What needs to be done: Without including any pictures, reproduce all the lines below word for word.

Dataset extract:
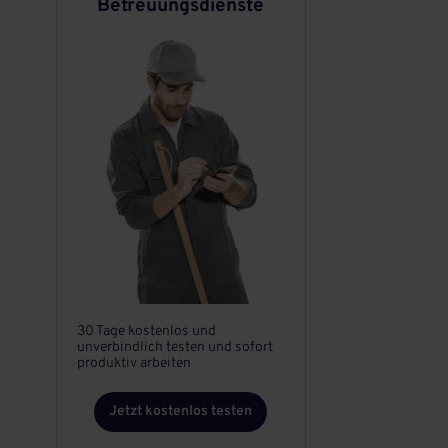
Betreuungsdienste
30 Tage kostenlos und
unverbindlich testen und sofort
produktiv arbeiten
Jetzt kostenlos testen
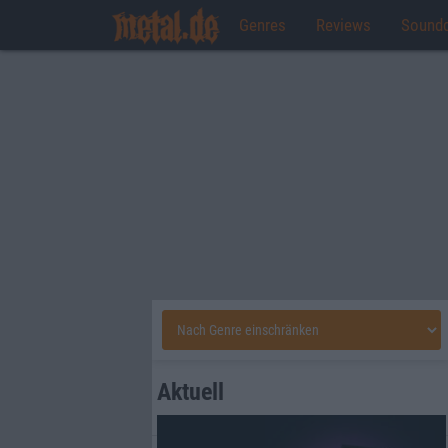
Genres
Reviews
Sound
Aktuell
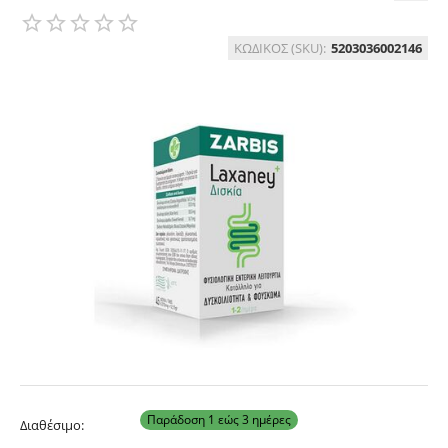
ΚΩΔΙΚΟΣ (SKU):
5203036002146
Παράδοση 1 εώς 3 ημέρες
Διαθέσιμο:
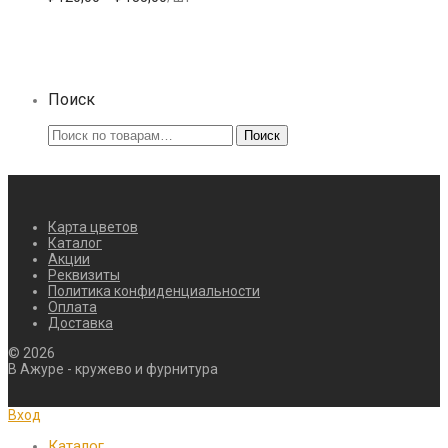
Опции
цен:
можно
₽120,00
выбрать
–
на
₽135,00
странице
товара.
Поиск
Искать:
Поиск
Карта цветов
Каталог
Акции
Реквизиты
Политика конфиденциальности
Оплата
Доставка
©
2026
В Ажуре - кружево и фурнитура
Вход
Каталог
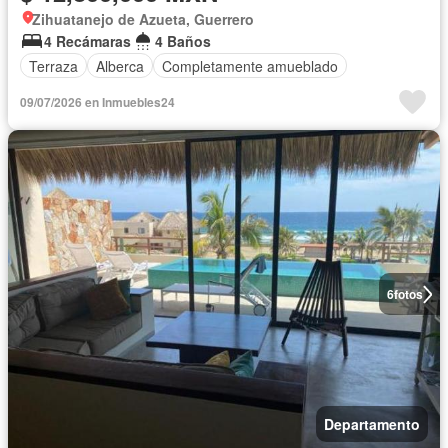
Zihuatanejo de Azueta, Guerrero
4 Recámaras
4 Baños
Terraza
Alberca
Completamente amueblado
09/07/2026 en Inmuebles24
6
fotos
Departamento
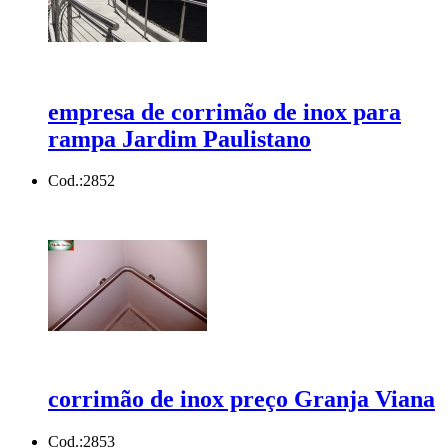
empresa de corrimão de inox para
rampa Jardim Paulistano
Cod.:
2852
corrimão de inox preço Granja Viana
Cod.:
2853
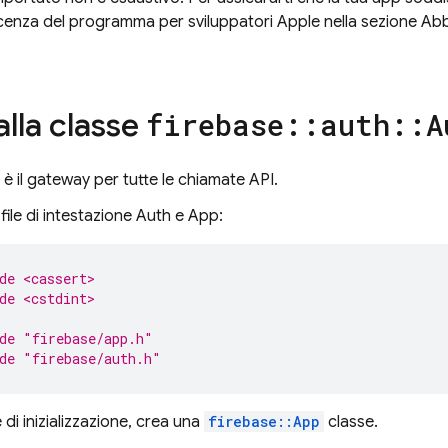
 licenza del programma per sviluppatori Apple nella sezione 
alla classe
firebase
::
auth
::
A
è il gateway per tutte le chiamate API.
 file di intestazione Auth e App:
de <cassert>
de <cstdint>
de
"firebase/app.h"
de
"firebase/auth.h"
 di inizializzazione, crea una
firebase::App
classe.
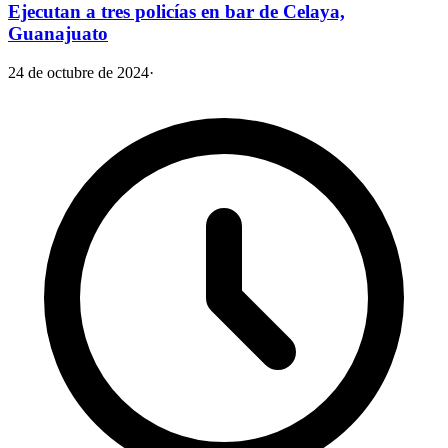
Ejecutan a tres policías en bar de Celaya,
Guanajuato
24 de octubre de 2024
·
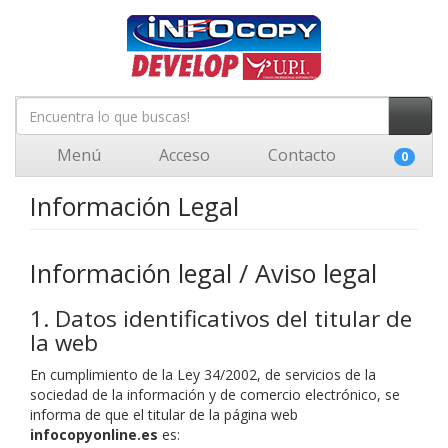
Menú
Acceso
Contacto
0
Información Legal
Información legal / Aviso legal
1. Datos identificativos del titular de
la web
En cumplimiento de la Ley 34/2002, de servicios de la
sociedad de la información y de comercio electrónico, se
informa de que el titular de la página web
infocopyonline.es
es:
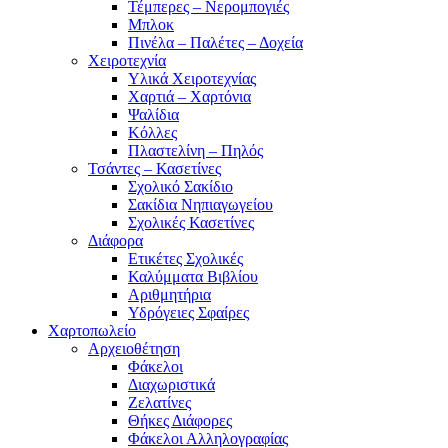
Τέμπερες – Νερομπογιές
Μπλοκ
Πινέλα – Παλέτες – Δοχεία
Χειροτεχνία
Υλικά Χειροτεχνίας
Χαρτιά – Χαρτόνια
Ψαλίδια
Κόλλες
Πλαστελίνη – Πηλός
Τσάντες – Κασετίνες
Σχολικό Σακίδιο
Σακίδια Νηπιαγωγείου
Σχολικές Κασετίνες
Διάφορα
Ετικέτες Σχολικές
Καλύμματα Βιβλίου
Αριθμητήρια
Υδρόγειες Σφαίρες
Χαρτοπωλείο
Αρχειοθέτηση
Φάκελοι
Διαχωριστικά
Ζελατίνες
Θήκες Διάφορες
Φάκελοι Αλληλογραφίας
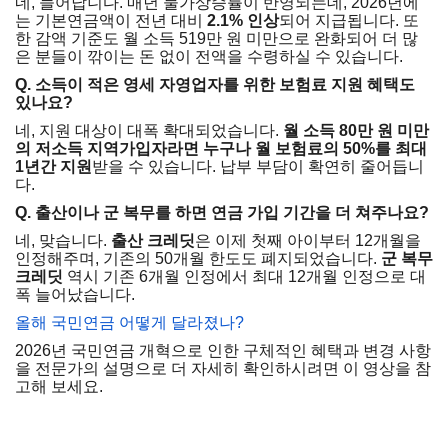
네, 늘어납니다. 매년 물가상승률이 반영되는데, 2026년에
는 기본연금액이 전년 대비
2.1% 인상
되어 지급됩니다. 또
한 감액 기준도 월 소득 519만 원 미만으로 완화되어 더 많
은 분들이 깎이는 돈 없이 전액을 수령하실 수 있습니다.
Q. 소득이 적은 영세 자영업자를 위한 보험료 지원 혜택도
있나요?
네, 지원 대상이 대폭 확대되었습니다.
월 소득 80만 원 미만
의 저소득 지역가입자라면 누구나 월 보험료의 50%를 최대
1년간 지원
받을 수 있습니다. 납부 부담이 확연히 줄어듭니
다.
Q. 출산이나 군 복무를 하면 연금 가입 기간을 더 쳐주나요?
네, 맞습니다.
출산 크레딧
은 이제 첫째 아이부터 12개월을
인정해주며, 기존의 50개월 한도도 폐지되었습니다.
군 복무
크레딧
역시 기존 6개월 인정에서 최대 12개월 인정으로 대
폭 늘어났습니다.
올해 국민연금 어떻게 달라졌나?
2026년 국민연금 개혁으로 인한 구체적인 혜택과 변경 사항
을 전문가의 설명으로 더 자세히 확인하시려면 이 영상을 참
고해 보세요.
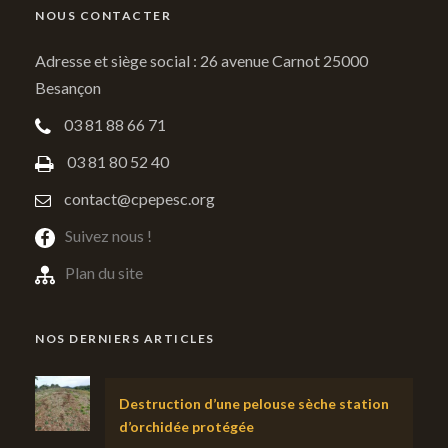
NOUS CONTACTER
Adresse et siège social : 26 avenue Carnot 25000
Besançon
03 81 88 66 71
03 81 80 52 40
contact@cpepesc.org
Suivez nous !
Plan du site
NOS DERNIERS ARTICLES
Destruction d’une pelouse sèche station
d’orchidée protégée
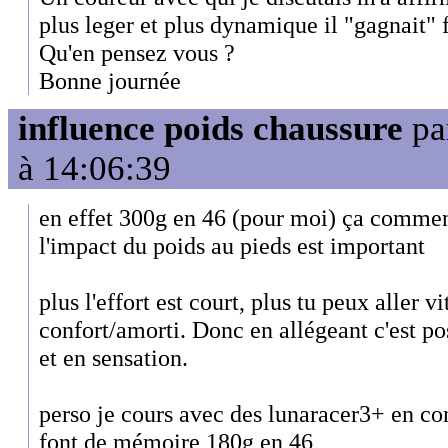
plus leger et plus dynamique il "gagnait"
Qu'en pensez vous ?
Bonne journée
influence poids chaussure
pa
à 14:06:39
en effet 300g en 46 (pour moi) ça commen
l'impact du poids au pieds est important
plus l'effort est court, plus tu peux aller v
confort/amorti. Donc en allégeant c'est po
et en sensation.
perso je cours avec des lunaracer3+ en co
font de mémoire 180g en 46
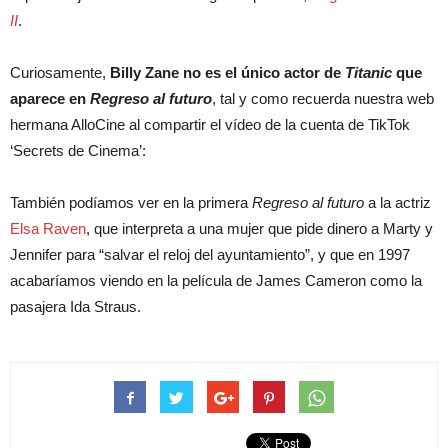
II
.
Curiosamente,
Billy Zane no es el único actor de
Titanic
que
aparece en
Regreso al futuro
, tal y como recuerda nuestra web
hermana AlloCine al compartir el vídeo de la cuenta de TikTok
‘Secrets de Cinema’:
También podíamos ver en la primera
Regreso al futuro
a la actriz
Elsa Raven
, que interpreta a una mujer que pide dinero a Marty y
Jennifer para “salvar el reloj del ayuntamiento”, y que en 1997
acabaríamos viendo en la película de James Cameron como la
pasajera Ida Straus.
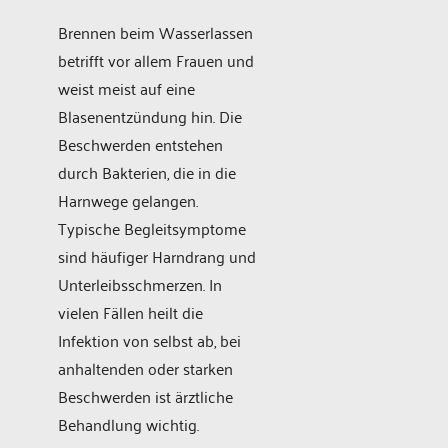
Brennen beim Wasserlassen
betrifft vor allem Frauen und
weist meist auf eine
Blasenentzündung hin. Die
Beschwerden entstehen
durch Bakterien, die in die
Harnwege gelangen.
Typische Begleitsymptome
sind häufiger Harndrang und
Unterleibsschmerzen. In
vielen Fällen heilt die
Infektion von selbst ab, bei
anhaltenden oder starken
Beschwerden ist ärztliche
Behandlung wichtig.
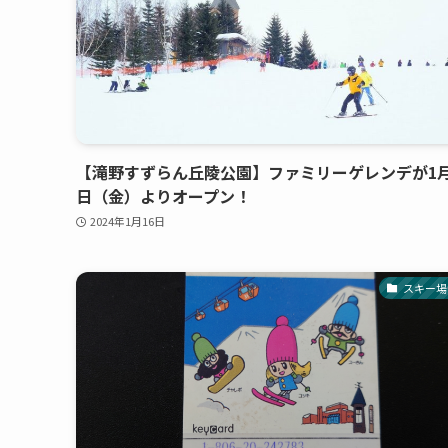
【滝野すずらん丘陵公園】ファミリーゲレンデが1月
日（金）よりオープン！
2024年1月16日
スキー場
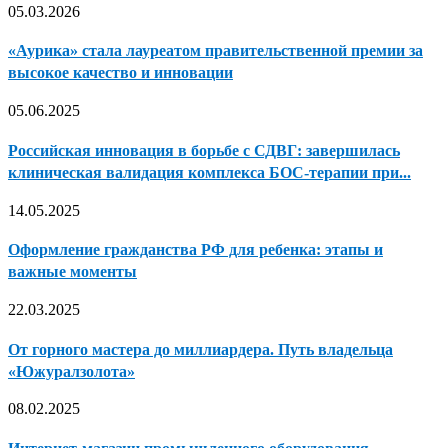
05.03.2026
«Аурика» стала лауреатом правительственной премии за
высокое качество и инновации
05.06.2025
Российская инновация в борьбе с СДВГ: завершилась
клиническая валидация комплекса БОС-терапии при...
14.05.2025
Оформление гражданства РФ для ребенка: этапы и
важные моменты
22.03.2025
От горного мастера до миллиардера. Путь владельца
«Южуралзолота»
08.02.2025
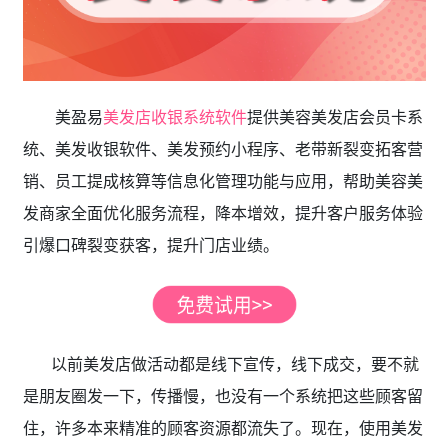
美盈易
美发店收银系统软件
提供美容美发店会员卡系
统、美发收银软件、美发预约小程序、老带新裂变拓客营
销、员工提成核算等信息化管理功能与应用，帮助美容美
发商家全面优化服务流程，降本增效，提升客户服务体验
引爆口碑裂变获客，提升门店业绩。
以前美发店做活动都是线下宣传，线下成交，要不就
是朋友圈发一下，传播慢，也没有一个系统把这些顾客留
住，许多本来精准的顾客资源都流失了。现在，使用美发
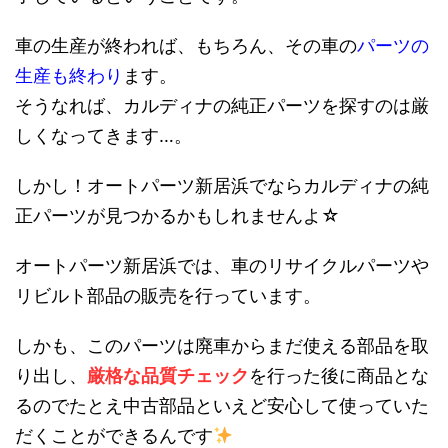
車の生産が終われば、もちろん、その車の
パーツの
生産も終わり
ます。
そうなれば、カルディナの純正パーツを探すのは厳
しくなってきます…。
しかし！オートパーツ新居浜でならカルディナの純
正パーツが見つかるかもしれませんよ☆
オートパーツ新居浜では、車のリサイクルパーツや
リビルト部品の販売を行っています。
しかも、このパーツは廃車からまだ使える部品を取
り出し、
厳格な品質チェック
を行った後に商品とな
るのでたとえ中古部品といえど安心して使っていた
だくことができるんです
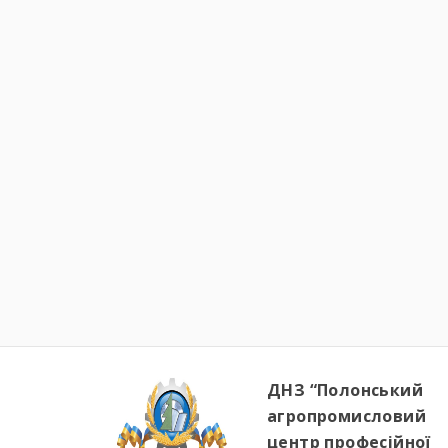
ДНЗ “Полонський
агропромисловий
центр професійної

Result for this exercise:
Betreuungsdienste
30 Tage kostenlos und
unverbindlich testen und sofort
produktiv arbeiten
Jetzt kostenlos testen
Genres
Reviews
Sound
Aktuell
ΚΩΔΙΚΟΣ (SKU):
5203036002146
Παράδοση 1 εώς 3 ημέρες
Διαθέσιμο:
Опции
цен:
можно
₽120,00
выбрать
–
на
₽135,00
странице
товара.
Поиск
Искать:
Поиск
Карта цветов
Каталог
Акции
Реквизиты
Политика конфиденциальности
Оплата
Доставка
©
2026
В Ажуре - кружево и фурнитура
Вход
Каталог
Zihuatanejo de Azueta, Guerrero
4 Recámaras
4 Baños
Terraza
Alberca
Completamente amueblado
09/07/2026 en Inmuebles24
6
fotos
Departamento
empresa de corrimão de inox para
rampa Jardim Paulistano
Cod.:
2852
corrimão de inox preço Granja Viana
Cod.:
2853
 licenza del programma per sviluppatori Apple nella sezione 
alla classe
firebase
::
auth
::
A
è il gateway per tutte le chiamate API.
 file di intestazione Auth e App:
de <cassert>
de <cstdint>
de
"firebase/app.h"
de
"firebase/auth.h"
 di inizializzazione, crea una
firebase::App
classe.
Ejecutan a tres policías en bar de Celaya,
Guanajuato
24 de octubre de 2024
·
Menú
Acceso
Contacto
0
Información Legal
Información legal / Aviso legal
1. Datos identificativos del titular de
la web
En cumplimiento de la Ley 34/2002, de servicios de la
sociedad de la información y de comercio electrónico, se
informa de que el titular de la página web
infocopyonline.es
es:
Τέμπερες – Νερομπογιές
Μπλοκ
Πινέλα – Παλέτες – Δοχεία
Χειροτεχνία
Υλικά Χειροτεχνίας
Χαρτιά – Χαρτόνια
Ψαλίδια
Κόλλες
Πλαστελίνη – Πηλός
Τσάντες – Κασετίνες
Σχολικό Σακίδιο
Σακίδια Νηπιαγωγείου
Σχολικές Κασετίνες
Διάφορα
Ετικέτες Σχολικές
Καλύμματα Βιβλίου
Αριθμητήρια
Υδρόγειες Σφαίρες
Χαρτοπωλείο
Αρχειοθέτηση
Φάκελοι
Διαχωριστικά
Ζελατίνες
Θήκες Διάφορες
Φάκελοι Αλληλογραφίας
네, 늘어납니다. 매년 물가상승률이 반영되는데, 2026년에
는 기본연금액이 전년 대비
2.1% 인상
되어 지급됩니다. 또
한 감액 기준도 월 소득 519만 원 미만으로 완화되어 더 많
은 분들이 깎이는 돈 없이 전액을 수령하실 수 있습니다.
Q. 소득이 적은 영세 자영업자를 위한 보험료 지원 혜택도
있나요?
네, 지원 대상이 대폭 확대되었습니다.
월 소득 80만 원 미만
의 저소득 지역가입자라면 누구나 월 보험료의 50%를 최대
1년간 지원
받을 수 있습니다. 납부 부담이 확연히 줄어듭니
다.
Q. 출산이나 군 복무를 하면 연금 가입 기간을 더 쳐주나요?
네, 맞습니다.
출산 크레딧
은 이제 첫째 아이부터 12개월을
인정해주며, 기존의 50개월 한도도 폐지되었습니다.
군 복무
크레딧
역시 기존 6개월 인정에서 최대 12개월 인정으로 대
폭 늘어났습니다.
올해 국민연금 어떻게 달라졌나?
2026년 국민연금 개혁으로 인한 구체적인 혜택과 변경 사항
을 전문가의 설명으로 더 자세히 확인하시려면 이 영상을 참
고해 보세요.
NOUS CONTACTER
Adresse et siège social : 26 avenue Carnot 25000
Besançon
03 81 88 66 71
03 81 80 52 40
contact@cpepesc.org
Suivez nous !
Plan du site
NOS DERNIERS ARTICLES
Destruction d’une pelouse sèche station
d’orchidée protégée
plus leger et plus dynamique il "gagnait"
Qu'en pensez vous ?
Bonne journée
influence poids chaussure
pa
à 14:06:39
en effet 300g en 46 (pour moi) ça commen
l'impact du poids au pieds est important
plus l'effort est court, plus tu peux aller v
confort/amorti. Donc en allégeant c'est po
et en sensation.
perso je cours avec des lunaracer3+ en co
font de mémoire 180g en 46
II
.
Curiosamente,
Billy Zane no es el único actor de
Titanic
que
aparece en
Regreso al futuro
, tal y como recuerda nuestra web
hermana AlloCine al compartir el vídeo de la cuenta de TikTok
‘Secrets de Cinema’:
También podíamos ver en la primera
Regreso al futuro
a la actriz
Elsa Raven
, que interpreta a una mujer que pide dinero a Marty y
Jennifer para “salvar el reloj del ayuntamiento”, y que en 1997
acabaríamos viendo en la película de James Cameron como la
pasajera Ida Straus.
Brennen beim Wasserlassen
betrifft vor allem Frauen und
weist meist auf eine
Blasenentzündung hin. Die
Beschwerden entstehen
durch Bakterien, die in die
Harnwege gelangen.
Typische Begleitsymptome
sind häufiger Harndrang und
Unterleibsschmerzen. In
vielen Fällen heilt die
Infektion von selbst ab, bei
anhaltenden oder starken
Beschwerden ist ärztliche
Behandlung wichtig.
【滝野すずらん丘陵公園】ファミリーゲレンデが1月
日（金）よりオープン！
2024年1月16日
スキー場
05.03.2026
«Аурика» стала лауреатом правительственной премии за
высокое качество и инновации
05.06.2025
Российская инновация в борьбе с СДВГ: завершилась
клиническая валидация комплекса БОС-терапии при...
14.05.2025
Оформление гражданства РФ для ребенка: этапы и
важные моменты
22.03.2025
От горного мастера до миллиардера. Путь владельца
«Южуралзолота»
08.02.2025
美盈易
美发店收银系统软件
提供美容美发店会员卡系
统、美发收银软件、美发预约小程序、老带新裂变拓客营
销、员工提成核算等信息化管理功能与应用，帮助美容美
发商家全面优化服务流程，降本增效，提升客户服务体验
引爆口碑裂变获客，提升门店业绩。
以前美发店做活动都是线下宣传，线下成交，要不就
是朋友圈发一下，传播慢，也没有一个系统把这些顾客留
住，许多本来精准的顾客资源都流失了。现在，使用美发
車の生産が終われば、もちろん、その車の
パーツの
生産も終わり
ます。
そうなれば、カルディナの純正パーツを探すのは厳
しくなってきます…。
しかし！オートパーツ新居浜でならカルディナの純
正パーツが見つかるかもしれませんよ☆
オートパーツ新居浜では、車のリサイクルパーツや
リビルト部品の販売を行っています。
しかも、このパーツは廃車からまだ使える部品を取
り出し、
厳格な品質チェック
を行った後に商品とな
るのでたとえ中古部品といえど安心して使っていた
だくことができるんです
ДНЗ “Полонський
агропромисловий
центр професійної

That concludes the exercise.